___ Dataset content

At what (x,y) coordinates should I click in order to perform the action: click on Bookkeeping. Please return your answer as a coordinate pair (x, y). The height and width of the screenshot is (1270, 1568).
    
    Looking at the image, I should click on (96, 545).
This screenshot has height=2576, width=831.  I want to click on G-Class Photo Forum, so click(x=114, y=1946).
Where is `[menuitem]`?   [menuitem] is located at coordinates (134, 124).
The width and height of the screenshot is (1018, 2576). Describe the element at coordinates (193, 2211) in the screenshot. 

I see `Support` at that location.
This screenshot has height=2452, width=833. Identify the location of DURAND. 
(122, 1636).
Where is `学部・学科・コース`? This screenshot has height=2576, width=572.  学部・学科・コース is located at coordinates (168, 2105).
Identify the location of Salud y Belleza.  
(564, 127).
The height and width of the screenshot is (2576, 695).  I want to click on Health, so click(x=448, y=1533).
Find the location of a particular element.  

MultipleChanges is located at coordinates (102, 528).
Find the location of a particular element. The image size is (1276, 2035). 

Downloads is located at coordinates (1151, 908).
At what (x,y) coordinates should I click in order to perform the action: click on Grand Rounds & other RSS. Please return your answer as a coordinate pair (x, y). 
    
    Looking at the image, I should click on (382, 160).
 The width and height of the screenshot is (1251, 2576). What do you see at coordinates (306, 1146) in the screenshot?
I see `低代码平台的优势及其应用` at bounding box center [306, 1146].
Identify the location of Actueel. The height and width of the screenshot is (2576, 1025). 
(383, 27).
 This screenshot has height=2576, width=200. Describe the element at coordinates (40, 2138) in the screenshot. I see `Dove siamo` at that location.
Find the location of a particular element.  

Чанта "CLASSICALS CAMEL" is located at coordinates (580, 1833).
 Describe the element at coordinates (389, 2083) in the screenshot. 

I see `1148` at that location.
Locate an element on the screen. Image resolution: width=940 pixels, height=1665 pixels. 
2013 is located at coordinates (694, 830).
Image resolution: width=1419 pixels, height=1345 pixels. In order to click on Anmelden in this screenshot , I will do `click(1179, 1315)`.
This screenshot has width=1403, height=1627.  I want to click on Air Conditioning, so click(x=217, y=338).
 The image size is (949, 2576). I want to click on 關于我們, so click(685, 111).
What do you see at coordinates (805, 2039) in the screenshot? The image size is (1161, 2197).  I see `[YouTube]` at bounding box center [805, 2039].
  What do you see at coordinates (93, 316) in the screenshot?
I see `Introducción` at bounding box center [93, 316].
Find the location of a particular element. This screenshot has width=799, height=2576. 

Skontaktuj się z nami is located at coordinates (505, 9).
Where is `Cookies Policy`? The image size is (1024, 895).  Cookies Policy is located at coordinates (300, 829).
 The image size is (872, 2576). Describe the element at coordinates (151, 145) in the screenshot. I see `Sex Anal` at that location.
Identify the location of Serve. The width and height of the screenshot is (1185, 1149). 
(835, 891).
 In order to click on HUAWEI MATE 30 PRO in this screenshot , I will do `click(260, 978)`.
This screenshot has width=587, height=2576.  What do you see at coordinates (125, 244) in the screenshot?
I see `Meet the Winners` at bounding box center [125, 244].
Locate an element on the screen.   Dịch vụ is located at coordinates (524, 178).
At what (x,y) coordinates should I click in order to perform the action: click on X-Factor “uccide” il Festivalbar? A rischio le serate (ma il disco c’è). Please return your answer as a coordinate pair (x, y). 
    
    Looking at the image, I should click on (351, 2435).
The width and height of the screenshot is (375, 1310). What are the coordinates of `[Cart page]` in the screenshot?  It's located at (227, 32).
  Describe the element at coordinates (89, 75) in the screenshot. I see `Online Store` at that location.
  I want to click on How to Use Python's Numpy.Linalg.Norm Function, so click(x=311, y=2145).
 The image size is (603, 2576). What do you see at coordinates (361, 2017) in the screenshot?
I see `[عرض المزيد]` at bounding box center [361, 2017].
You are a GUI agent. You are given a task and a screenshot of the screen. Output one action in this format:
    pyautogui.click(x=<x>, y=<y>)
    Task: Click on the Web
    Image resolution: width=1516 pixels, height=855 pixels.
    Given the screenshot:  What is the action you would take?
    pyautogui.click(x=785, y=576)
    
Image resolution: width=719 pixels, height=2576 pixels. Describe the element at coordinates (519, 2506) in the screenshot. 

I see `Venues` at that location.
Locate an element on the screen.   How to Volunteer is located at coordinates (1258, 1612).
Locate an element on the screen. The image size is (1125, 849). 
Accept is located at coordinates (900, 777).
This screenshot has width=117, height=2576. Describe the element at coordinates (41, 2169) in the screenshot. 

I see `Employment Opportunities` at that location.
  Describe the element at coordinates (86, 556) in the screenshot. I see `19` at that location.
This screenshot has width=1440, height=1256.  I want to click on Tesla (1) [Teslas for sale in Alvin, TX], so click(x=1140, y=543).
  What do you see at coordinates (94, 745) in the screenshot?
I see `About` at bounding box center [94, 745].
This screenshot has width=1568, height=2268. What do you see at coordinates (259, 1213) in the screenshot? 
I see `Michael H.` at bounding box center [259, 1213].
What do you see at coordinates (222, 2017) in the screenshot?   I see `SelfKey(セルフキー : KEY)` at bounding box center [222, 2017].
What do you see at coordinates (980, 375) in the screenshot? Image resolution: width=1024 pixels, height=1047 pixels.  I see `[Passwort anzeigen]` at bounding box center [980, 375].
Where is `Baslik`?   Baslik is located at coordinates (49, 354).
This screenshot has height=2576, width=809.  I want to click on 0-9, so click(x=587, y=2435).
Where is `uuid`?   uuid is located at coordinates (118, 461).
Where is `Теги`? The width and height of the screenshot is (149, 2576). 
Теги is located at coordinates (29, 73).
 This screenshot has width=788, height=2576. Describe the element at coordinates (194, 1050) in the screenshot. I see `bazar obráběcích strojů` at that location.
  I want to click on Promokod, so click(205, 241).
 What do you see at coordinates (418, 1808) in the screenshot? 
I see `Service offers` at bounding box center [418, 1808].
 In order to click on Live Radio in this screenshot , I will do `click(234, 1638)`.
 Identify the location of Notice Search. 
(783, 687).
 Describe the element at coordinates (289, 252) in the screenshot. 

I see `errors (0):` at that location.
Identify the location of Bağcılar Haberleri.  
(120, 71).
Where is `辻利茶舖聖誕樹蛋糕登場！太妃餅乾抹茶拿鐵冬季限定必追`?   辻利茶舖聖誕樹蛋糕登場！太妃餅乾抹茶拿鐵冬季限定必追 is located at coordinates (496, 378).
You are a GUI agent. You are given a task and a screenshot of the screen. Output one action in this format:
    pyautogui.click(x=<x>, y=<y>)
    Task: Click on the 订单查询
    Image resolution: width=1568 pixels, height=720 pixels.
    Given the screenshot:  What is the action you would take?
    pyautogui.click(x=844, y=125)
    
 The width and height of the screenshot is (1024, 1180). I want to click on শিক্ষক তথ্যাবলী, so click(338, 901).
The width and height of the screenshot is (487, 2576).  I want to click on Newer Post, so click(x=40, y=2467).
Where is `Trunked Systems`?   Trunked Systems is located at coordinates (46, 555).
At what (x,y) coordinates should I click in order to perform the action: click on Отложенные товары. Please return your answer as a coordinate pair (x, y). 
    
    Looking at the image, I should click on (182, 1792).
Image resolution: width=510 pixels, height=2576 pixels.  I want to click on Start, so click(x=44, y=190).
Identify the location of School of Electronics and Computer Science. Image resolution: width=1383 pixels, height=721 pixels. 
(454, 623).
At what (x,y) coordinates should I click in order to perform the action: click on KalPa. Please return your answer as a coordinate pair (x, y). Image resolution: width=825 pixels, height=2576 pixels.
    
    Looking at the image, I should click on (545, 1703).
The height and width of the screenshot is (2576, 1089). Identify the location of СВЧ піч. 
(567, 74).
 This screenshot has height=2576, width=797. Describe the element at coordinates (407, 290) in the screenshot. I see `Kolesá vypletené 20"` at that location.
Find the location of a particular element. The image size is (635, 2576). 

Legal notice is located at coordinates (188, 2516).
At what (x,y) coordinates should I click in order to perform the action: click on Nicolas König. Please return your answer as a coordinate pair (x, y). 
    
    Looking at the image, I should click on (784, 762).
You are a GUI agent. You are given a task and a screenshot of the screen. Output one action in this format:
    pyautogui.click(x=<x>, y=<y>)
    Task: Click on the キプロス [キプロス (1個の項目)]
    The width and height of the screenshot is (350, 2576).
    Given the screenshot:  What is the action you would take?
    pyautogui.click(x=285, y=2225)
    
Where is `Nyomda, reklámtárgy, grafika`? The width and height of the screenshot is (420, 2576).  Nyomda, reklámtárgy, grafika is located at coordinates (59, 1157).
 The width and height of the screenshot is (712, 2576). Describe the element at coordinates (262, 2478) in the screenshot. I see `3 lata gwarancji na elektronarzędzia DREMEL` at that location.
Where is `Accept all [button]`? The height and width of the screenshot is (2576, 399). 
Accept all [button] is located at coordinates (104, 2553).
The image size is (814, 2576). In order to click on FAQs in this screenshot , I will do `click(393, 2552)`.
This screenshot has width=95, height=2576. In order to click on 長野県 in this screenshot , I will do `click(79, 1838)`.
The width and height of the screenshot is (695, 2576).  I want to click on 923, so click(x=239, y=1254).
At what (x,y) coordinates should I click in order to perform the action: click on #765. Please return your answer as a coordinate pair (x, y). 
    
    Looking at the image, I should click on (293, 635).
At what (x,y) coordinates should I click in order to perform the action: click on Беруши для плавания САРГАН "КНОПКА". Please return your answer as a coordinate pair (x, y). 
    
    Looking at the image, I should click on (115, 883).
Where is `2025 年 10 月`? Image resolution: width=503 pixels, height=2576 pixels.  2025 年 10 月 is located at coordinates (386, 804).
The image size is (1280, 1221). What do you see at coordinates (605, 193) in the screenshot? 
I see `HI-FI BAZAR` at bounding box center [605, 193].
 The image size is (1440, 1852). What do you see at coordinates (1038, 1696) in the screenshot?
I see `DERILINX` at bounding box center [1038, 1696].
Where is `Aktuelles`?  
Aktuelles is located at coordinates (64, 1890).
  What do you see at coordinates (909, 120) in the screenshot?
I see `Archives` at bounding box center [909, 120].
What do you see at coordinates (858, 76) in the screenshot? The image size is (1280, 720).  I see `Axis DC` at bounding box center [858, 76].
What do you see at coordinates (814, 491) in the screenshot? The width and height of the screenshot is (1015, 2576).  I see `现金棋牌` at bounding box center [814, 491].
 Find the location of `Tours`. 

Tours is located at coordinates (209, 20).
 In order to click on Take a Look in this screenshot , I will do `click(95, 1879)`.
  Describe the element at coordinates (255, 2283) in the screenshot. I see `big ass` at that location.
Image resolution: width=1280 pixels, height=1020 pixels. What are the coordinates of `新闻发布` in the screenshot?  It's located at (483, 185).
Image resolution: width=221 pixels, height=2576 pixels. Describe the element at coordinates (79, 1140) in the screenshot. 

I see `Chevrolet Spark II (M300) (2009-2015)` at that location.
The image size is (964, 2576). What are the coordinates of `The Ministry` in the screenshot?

______

● Directions
Which lines run from the one holding "is (149, 2576)." through the one holding "Image resolution: width=510" in the records above? Repeat them exactly, both included, and nothing more.

● Written answer
Where is `Теги`? The width and height of the screenshot is (149, 2576). 
Теги is located at coordinates (29, 73).
 This screenshot has width=788, height=2576. Describe the element at coordinates (194, 1050) in the screenshot. I see `bazar obráběcích strojů` at that location.
  I want to click on Promokod, so click(205, 241).
 What do you see at coordinates (418, 1808) in the screenshot? 
I see `Service offers` at bounding box center [418, 1808].
 In order to click on Live Radio in this screenshot , I will do `click(234, 1638)`.
 Identify the location of Notice Search. 
(783, 687).
 Describe the element at coordinates (289, 252) in the screenshot. 

I see `errors (0):` at that location.
Identify the location of Bağcılar Haberleri.  
(120, 71).
Where is `辻利茶舖聖誕樹蛋糕登場！太妃餅乾抹茶拿鐵冬季限定必追`?   辻利茶舖聖誕樹蛋糕登場！太妃餅乾抹茶拿鐵冬季限定必追 is located at coordinates (496, 378).
You are a GUI agent. You are given a task and a screenshot of the screen. Output one action in this format:
    pyautogui.click(x=<x>, y=<y>)
    Task: Click on the 订单查询
    Image resolution: width=1568 pixels, height=720 pixels.
    Given the screenshot:  What is the action you would take?
    pyautogui.click(x=844, y=125)
    
 The width and height of the screenshot is (1024, 1180). I want to click on শিক্ষক তথ্যাবলী, so click(338, 901).
The width and height of the screenshot is (487, 2576).  I want to click on Newer Post, so click(x=40, y=2467).
Where is `Trunked Systems`?   Trunked Systems is located at coordinates (46, 555).
At what (x,y) coordinates should I click in order to perform the action: click on Отложенные товары. Please return your answer as a coordinate pair (x, y). 
    
    Looking at the image, I should click on (182, 1792).
Image resolution: width=510 pixels, height=2576 pixels.  I want to click on Start, so click(x=44, y=190).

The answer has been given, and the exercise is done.